[Haskell] ANN: Reusable Corecursive Queues via Continuations
Leon Smith
leon.p.smith at gmail.com
Mon Jun 22 22:31:34 EDT 2009
In a purely functional setting, real-time queues are traditionally thought
to be much harder to implement than either real-time stacks or amortized
O(1) queues. In “Circular Programs and Self-Referential Structures,” [1]

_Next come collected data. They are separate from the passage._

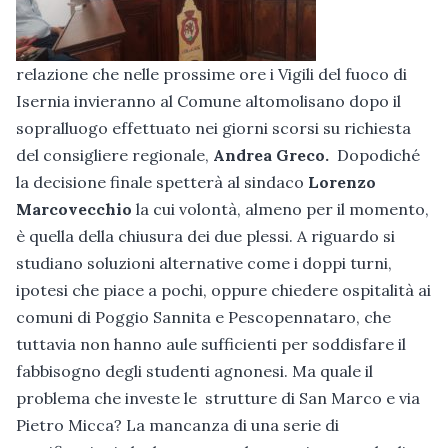
relazione che nelle prossime ore i Vigili del fuoco di
Isernia invieranno al Comune altomolisano dopo il
sopralluogo effettuato nei giorni scorsi su richiesta
del consigliere regionale,
Andrea Greco.
Dopodiché
la decisione finale spetterà al sindaco
Lorenzo
Marcovecchio
la cui volontà, almeno per il momento,
è quella della chiusura dei due plessi. A riguardo si
studiano soluzioni alternative come i doppi turni,
ipotesi che piace a pochi, oppure chiedere ospitalità ai
comuni di Poggio Sannita e Pescopennataro, che
tuttavia non hanno aule sufficienti per soddisfare il
fabbisogno degli studenti agnonesi. Ma quale il
problema che investe le strutture di San Marco e via
Pietro Micca? La mancanza di una serie di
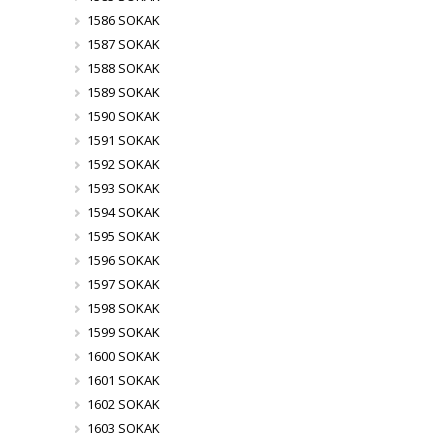
1586 SOKAK
1587 SOKAK
1588 SOKAK
1589 SOKAK
1590 SOKAK
1591 SOKAK
1592 SOKAK
1593 SOKAK
1594 SOKAK
1595 SOKAK
1596 SOKAK
1597 SOKAK
1598 SOKAK
1599 SOKAK
1600 SOKAK
1601 SOKAK
1602 SOKAK
1603 SOKAK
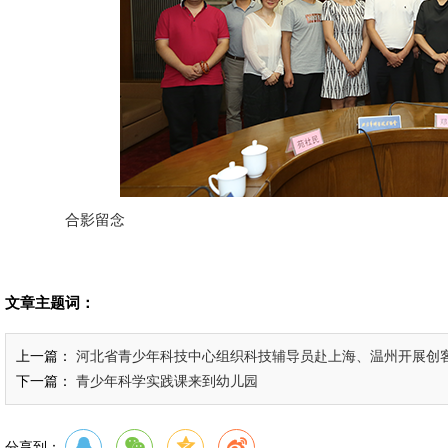
合影留念
文章主题词：
上一篇：
河北省青少年科技中心组织科技辅导员赴上海、温州开展创
下一篇：
青少年科学实践课来到幼儿园
分享到：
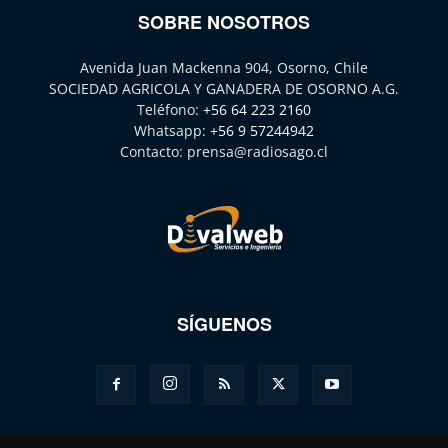
SOBRE NOSOTROS
Avenida Juan Mackenna 904, Osorno, Chile
SOCIEDAD AGRICOLA Y GANADERA DE OSORNO A.G.
Teléfono:
+56 64 223 2160
Whatsapp:
+56 9 57244942
Contacto:
prensa@radiosago.cl
SÍGUENOS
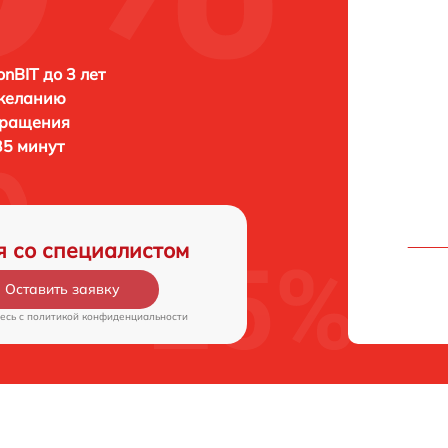
onBIT до 3 лет
 желанию
бращения
 35 минут
я со специалистом
Оставить заявку
есь c
политикой конфиденциальности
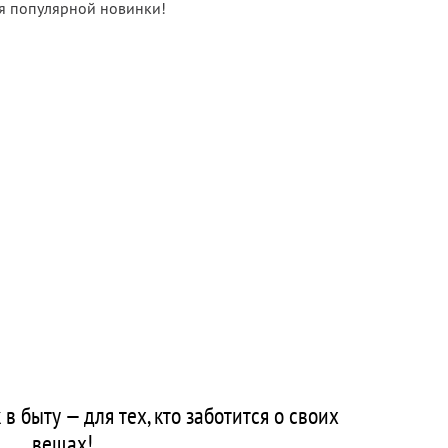
ля популярной новинки!
быту — для тех, кто заботится о своих
вещах!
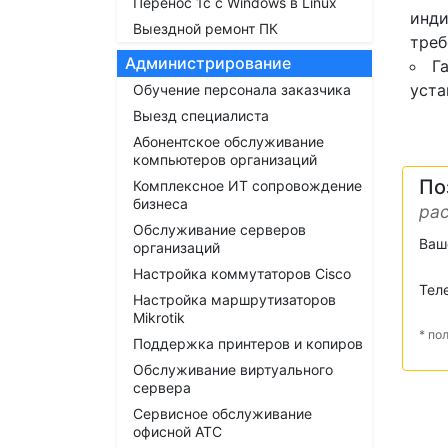
Перенос 1с с Windows в Linux
инди
Выездной ремонт ПК
треб
Администрирование
Г
уста
Обучение персонала заказчика
Выезд специалиста
Абонентское обслуживание
компьютеров организаций
По
Комплексное ИТ сопровождение
бизнеса
рас
Обслуживание серверов
Ваш
организаций
Настройка коммутаторов Cisco
Тел
Настройка маршрутизаторов
Mikrotik
* по
Поддержка принтеров и копиров
Обслуживание виртуального
сервера
Сервисное обслуживание
офисной АТС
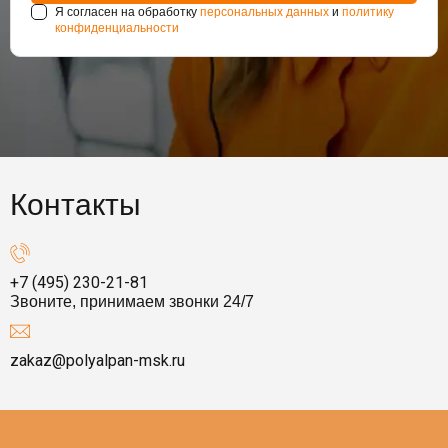
Я согласен на обработку
персональных данных
и
политику
конфиденциальности
Контакты
+7 (495) 230-21-81
Звоните, принимаем звонки 24/7
zakaz@polyalpan-msk.ru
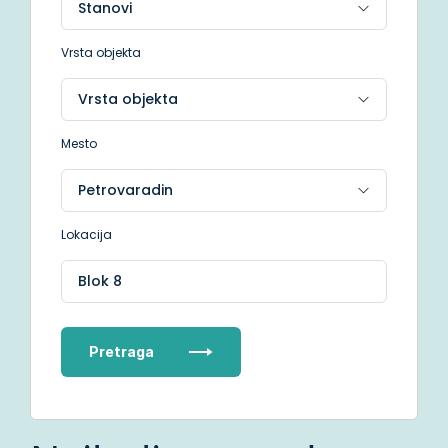
Vrsta objekta
Mesto
Lokacija
Blok 8
Pretraga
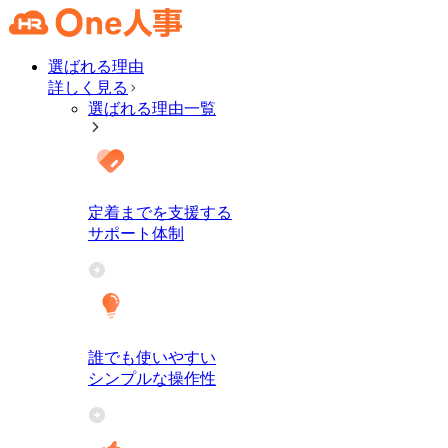
選ばれる理由
詳しく見る
選ばれる理由一覧
定着までを支援する
サポート体制
誰でも使いやすい
シンプルな操作性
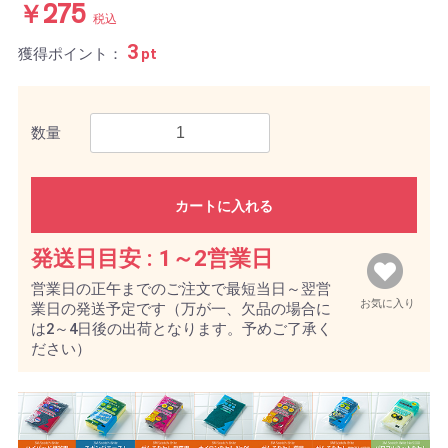
￥275
税込
3
獲得ポイント：
pt
数量
カートに入れる
発送日目安 :
1～2営業日
営業日の正午までのご注文で最短当日～翌営
お気に入り
業日の発送予定です（万が一、欠品の場合に
は2～4日後の出荷となります。予めご了承く
ださい）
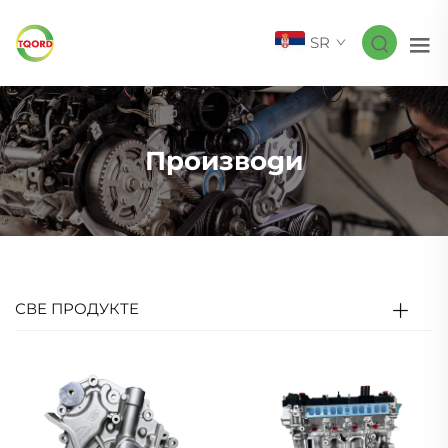
SR
Производи
СВЕ ПРОДУКТЕ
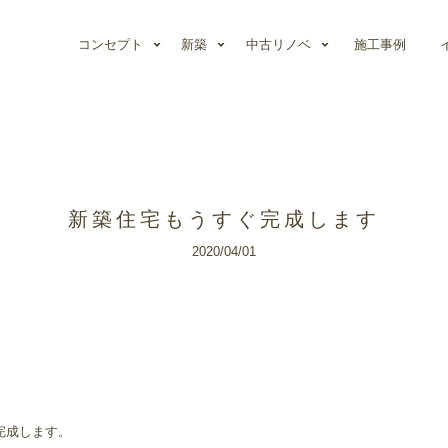
コンセプト
新築
中古リノベ
施工事例
新築住宅もうすぐ完成します
2020/04/01
完成します。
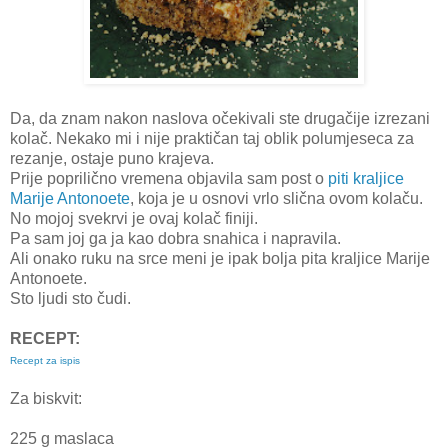
Da, da znam nakon naslova očekivali ste drugačije izrezani
kolač. Nekako mi i nije praktičan taj oblik polumjeseca za
rezanje, ostaje puno krajeva.
Prije poprilično vremena objavila sam post o
piti kraljice
Marije Antonoete
, koja je u osnovi vrlo slična ovom kolaču.
No mojoj svekrvi je ovaj kolač finiji.
Pa sam joj ga ja kao dobra snahica i napravila.
Ali onako ruku na srce meni je ipak bolja pita kraljice Marije
Antonoete.
Sto ljudi sto čudi.
RECEPT:
Recept za ispis
Za biskvit:
225 g maslaca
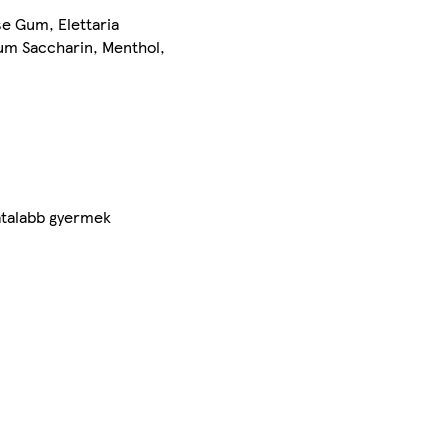
se Gum, Elettaria
ium Saccharin, Menthol,
atalabb gyermek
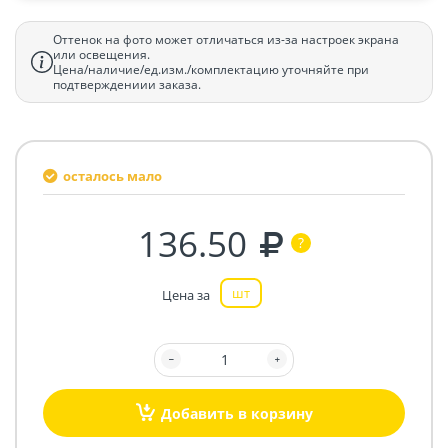
Оттенок на фото может отличаться из-за настроек экрана
или освещения.
Цена/наличие/ед.изм./комплектацию уточняйте при
подтверждениии заказа.
осталось мало
136.50
шт
Цена за
Добавить в корзину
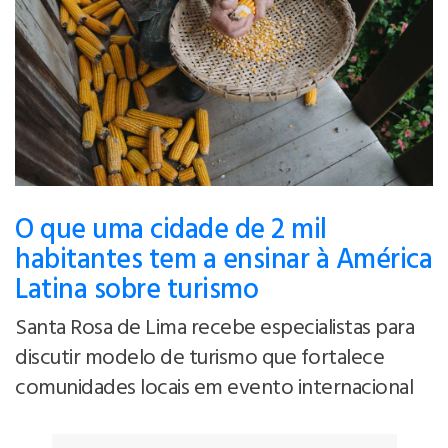
O que uma cidade de 2 mil
habitantes tem a ensinar à América
Latina sobre turismo
Santa Rosa de Lima recebe especialistas para
discutir modelo de turismo que fortalece
comunidades locais em evento internacional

Lloyd Allison uses corecursion to implement a queue by defining a lazy list
in terms of itself. This provides a simple, efficient, and attractive
implementation of real-time queues.
Now, control-monad-queue is available on hackage [2], which offers this
technique in a reusable library. As Allison's queue is not fully
persistent, it cannot be a first class value; rather they are encoded in
specific algorithms written in an extended continuation passing style, and
the use of continuations seems necessary in order to abstract the
corecursive queue operations.
Also, a substantially revised draft of the associated paper, "Lloyd
Allison's Corecursive Queues: Why Continuations Matter" is now available.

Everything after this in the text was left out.